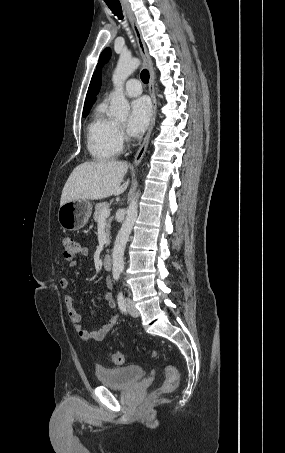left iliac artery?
Instances as JSON below:
<instances>
[{
    "instance_id": "obj_1",
    "label": "left iliac artery",
    "mask_w": 285,
    "mask_h": 453,
    "mask_svg": "<svg viewBox=\"0 0 285 453\" xmlns=\"http://www.w3.org/2000/svg\"><path fill=\"white\" fill-rule=\"evenodd\" d=\"M117 302H118V306H119L120 310L125 313L126 312V307H125V304H124V297H123V293L122 292H119L118 298H117Z\"/></svg>"
}]
</instances>
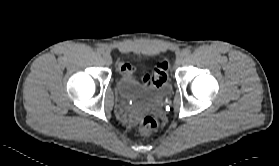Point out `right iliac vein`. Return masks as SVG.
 I'll return each instance as SVG.
<instances>
[{"mask_svg":"<svg viewBox=\"0 0 279 166\" xmlns=\"http://www.w3.org/2000/svg\"><path fill=\"white\" fill-rule=\"evenodd\" d=\"M103 59H104V62L107 64V65H111L112 64V57L109 53H104L103 54Z\"/></svg>","mask_w":279,"mask_h":166,"instance_id":"1","label":"right iliac vein"}]
</instances>
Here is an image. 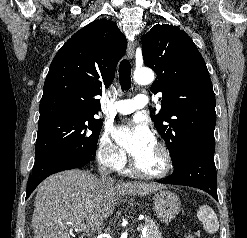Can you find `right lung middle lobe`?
Masks as SVG:
<instances>
[{
  "mask_svg": "<svg viewBox=\"0 0 247 238\" xmlns=\"http://www.w3.org/2000/svg\"><path fill=\"white\" fill-rule=\"evenodd\" d=\"M102 120L94 116L59 118L39 123L34 167L57 156L94 160Z\"/></svg>",
  "mask_w": 247,
  "mask_h": 238,
  "instance_id": "dd1d6c3e",
  "label": "right lung middle lobe"
}]
</instances>
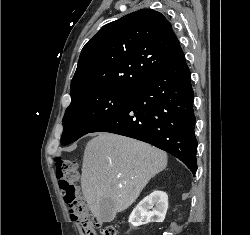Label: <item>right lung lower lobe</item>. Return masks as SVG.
<instances>
[{"label":"right lung lower lobe","mask_w":250,"mask_h":235,"mask_svg":"<svg viewBox=\"0 0 250 235\" xmlns=\"http://www.w3.org/2000/svg\"><path fill=\"white\" fill-rule=\"evenodd\" d=\"M193 98L191 72L179 44L168 65L142 82L115 114L91 132H110L152 144L195 174Z\"/></svg>","instance_id":"right-lung-lower-lobe-1"}]
</instances>
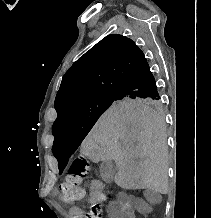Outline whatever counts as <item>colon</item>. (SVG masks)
<instances>
[{"mask_svg": "<svg viewBox=\"0 0 211 218\" xmlns=\"http://www.w3.org/2000/svg\"><path fill=\"white\" fill-rule=\"evenodd\" d=\"M90 173L89 162L84 157H79L72 163L68 175L59 187L60 198L65 203H72L84 197V180ZM85 218H102V209L99 204H94Z\"/></svg>", "mask_w": 211, "mask_h": 218, "instance_id": "obj_1", "label": "colon"}]
</instances>
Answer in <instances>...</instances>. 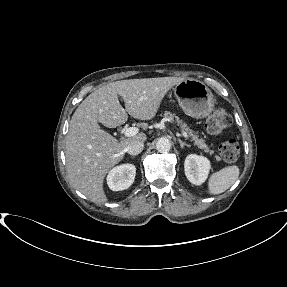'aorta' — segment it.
I'll use <instances>...</instances> for the list:
<instances>
[{
    "mask_svg": "<svg viewBox=\"0 0 287 287\" xmlns=\"http://www.w3.org/2000/svg\"><path fill=\"white\" fill-rule=\"evenodd\" d=\"M156 149L159 153H167L171 150V142L167 138H160L156 142Z\"/></svg>",
    "mask_w": 287,
    "mask_h": 287,
    "instance_id": "obj_1",
    "label": "aorta"
}]
</instances>
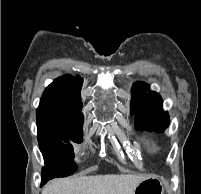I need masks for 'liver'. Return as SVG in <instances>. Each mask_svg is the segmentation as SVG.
I'll return each instance as SVG.
<instances>
[{
  "instance_id": "1",
  "label": "liver",
  "mask_w": 201,
  "mask_h": 194,
  "mask_svg": "<svg viewBox=\"0 0 201 194\" xmlns=\"http://www.w3.org/2000/svg\"><path fill=\"white\" fill-rule=\"evenodd\" d=\"M142 175L107 174L54 179L42 194H133Z\"/></svg>"
}]
</instances>
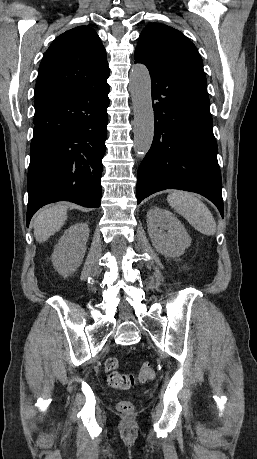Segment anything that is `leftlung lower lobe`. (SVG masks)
<instances>
[{"mask_svg":"<svg viewBox=\"0 0 257 459\" xmlns=\"http://www.w3.org/2000/svg\"><path fill=\"white\" fill-rule=\"evenodd\" d=\"M155 115L154 139L137 173V202L165 190L199 193L224 216L217 144L206 76L149 70Z\"/></svg>","mask_w":257,"mask_h":459,"instance_id":"0a47b994","label":"left lung lower lobe"}]
</instances>
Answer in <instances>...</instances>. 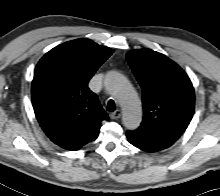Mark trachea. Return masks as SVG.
I'll return each instance as SVG.
<instances>
[{
	"label": "trachea",
	"mask_w": 220,
	"mask_h": 196,
	"mask_svg": "<svg viewBox=\"0 0 220 196\" xmlns=\"http://www.w3.org/2000/svg\"><path fill=\"white\" fill-rule=\"evenodd\" d=\"M107 111H110V112H113V111H115V103H114V101L112 100V99H110L109 101H108V104H107Z\"/></svg>",
	"instance_id": "3493384b"
}]
</instances>
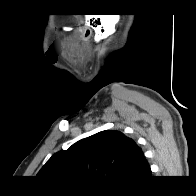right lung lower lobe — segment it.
I'll return each instance as SVG.
<instances>
[{
  "mask_svg": "<svg viewBox=\"0 0 196 196\" xmlns=\"http://www.w3.org/2000/svg\"><path fill=\"white\" fill-rule=\"evenodd\" d=\"M149 177H150V176H148V178H149ZM143 182H144V180H143L141 183H138V184H134V185H128V187L139 186V185H141Z\"/></svg>",
  "mask_w": 196,
  "mask_h": 196,
  "instance_id": "98d812e1",
  "label": "right lung lower lobe"
}]
</instances>
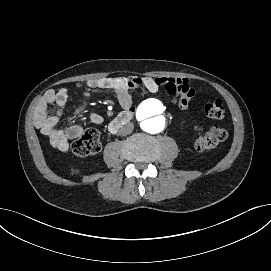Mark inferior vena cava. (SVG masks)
Masks as SVG:
<instances>
[{
	"label": "inferior vena cava",
	"mask_w": 271,
	"mask_h": 271,
	"mask_svg": "<svg viewBox=\"0 0 271 271\" xmlns=\"http://www.w3.org/2000/svg\"><path fill=\"white\" fill-rule=\"evenodd\" d=\"M131 130H132V128H131L130 124L128 123V124L124 125V126L119 130V134H120V135H125V134H127V133H130Z\"/></svg>",
	"instance_id": "obj_1"
}]
</instances>
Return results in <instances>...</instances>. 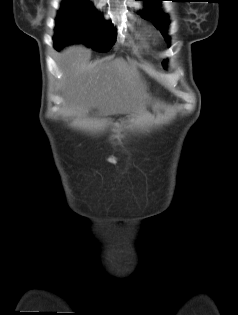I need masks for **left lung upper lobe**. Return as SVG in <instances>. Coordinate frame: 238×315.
<instances>
[{"instance_id":"5c2ea615","label":"left lung upper lobe","mask_w":238,"mask_h":315,"mask_svg":"<svg viewBox=\"0 0 238 315\" xmlns=\"http://www.w3.org/2000/svg\"><path fill=\"white\" fill-rule=\"evenodd\" d=\"M135 1H145V6L149 9V11H143L141 12V16L145 19H152L153 24L157 29H160L161 32H163L167 26L169 25L168 16L164 13H157L153 12L152 10H155L157 7H159L160 2L164 0H135ZM165 36V39L167 42H169V38ZM166 61L163 62L165 67Z\"/></svg>"}]
</instances>
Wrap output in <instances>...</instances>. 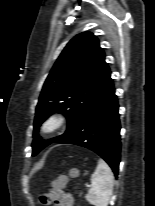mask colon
I'll use <instances>...</instances> for the list:
<instances>
[{
	"label": "colon",
	"mask_w": 155,
	"mask_h": 206,
	"mask_svg": "<svg viewBox=\"0 0 155 206\" xmlns=\"http://www.w3.org/2000/svg\"><path fill=\"white\" fill-rule=\"evenodd\" d=\"M65 182H66V177L60 176L59 178H57L52 182V186L56 188H62Z\"/></svg>",
	"instance_id": "1"
}]
</instances>
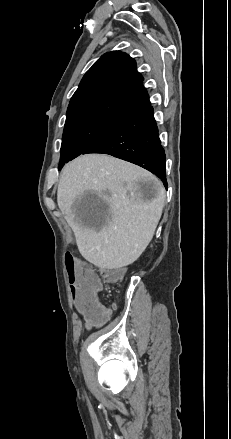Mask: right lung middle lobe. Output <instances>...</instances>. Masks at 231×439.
Here are the masks:
<instances>
[{
    "mask_svg": "<svg viewBox=\"0 0 231 439\" xmlns=\"http://www.w3.org/2000/svg\"><path fill=\"white\" fill-rule=\"evenodd\" d=\"M122 118L106 114H83L67 117L63 132L59 170L83 154L106 135Z\"/></svg>",
    "mask_w": 231,
    "mask_h": 439,
    "instance_id": "dd1d6c3e",
    "label": "right lung middle lobe"
}]
</instances>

--------

● **Assigned task**
What is needed is an exact restatement of every line from the one containing "Mask: right lung" through the last line of the records, pictures left out.

● **Written answer**
Mask: right lung middle lobe. Output <instances>...</instances>. Masks at 231×439.
Here are the masks:
<instances>
[{
    "mask_svg": "<svg viewBox=\"0 0 231 439\" xmlns=\"http://www.w3.org/2000/svg\"><path fill=\"white\" fill-rule=\"evenodd\" d=\"M122 118L106 114H83L67 117L63 132L59 170L83 154L106 135Z\"/></svg>",
    "mask_w": 231,
    "mask_h": 439,
    "instance_id": "dd1d6c3e",
    "label": "right lung middle lobe"
}]
</instances>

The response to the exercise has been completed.